-- Problem to work on --
Leave out the pictures and repeat exactly the lines from the one containing "langue dans la" through the end of the records.

Data excerpts:
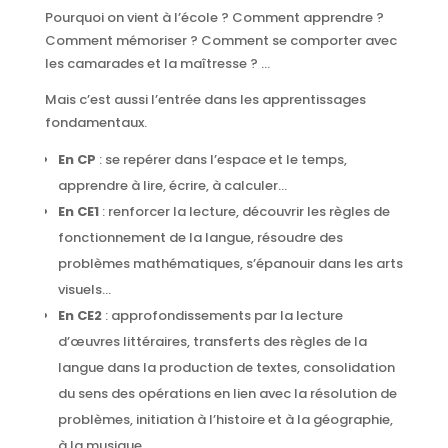
Pourquoi on vient à l’école ? Comment apprendre ?
Comment mémoriser ? Comment se comporter avec
les camarades et la maîtresse ? …
Mais c’est aussi l’entrée dans les apprentissages
fondamentaux.
En CP
: se repérer dans l’espace et le temps,
apprendre à lire, écrire, à calculer…
En CE1
: renforcer la lecture, découvrir les règles de
fonctionnement de la langue, résoudre des
problèmes mathématiques, s’épanouir dans les arts
visuels…
En CE2
: approfondissements par la lecture
d’œuvres littéraires, transferts des règles de la
langue dans la production de textes, consolidation
du sens des opérations en lien avec la résolution de
problèmes, initiation à l’histoire et à la géographie,
à la musique….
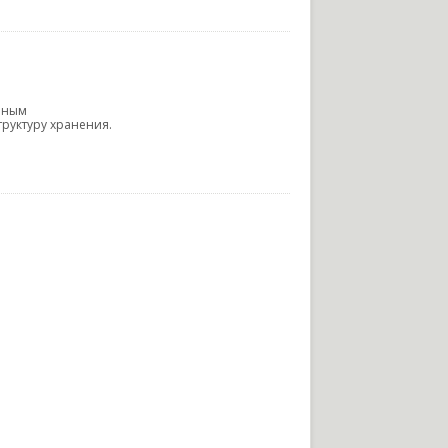
енным
руктуру хранения.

-- Solution for this task --
langue dans la production de textes, consolidation
du sens des opérations en lien avec la résolution de
problèmes, initiation à l’histoire et à la géographie,
à la musique….
енным
руктуру хранения.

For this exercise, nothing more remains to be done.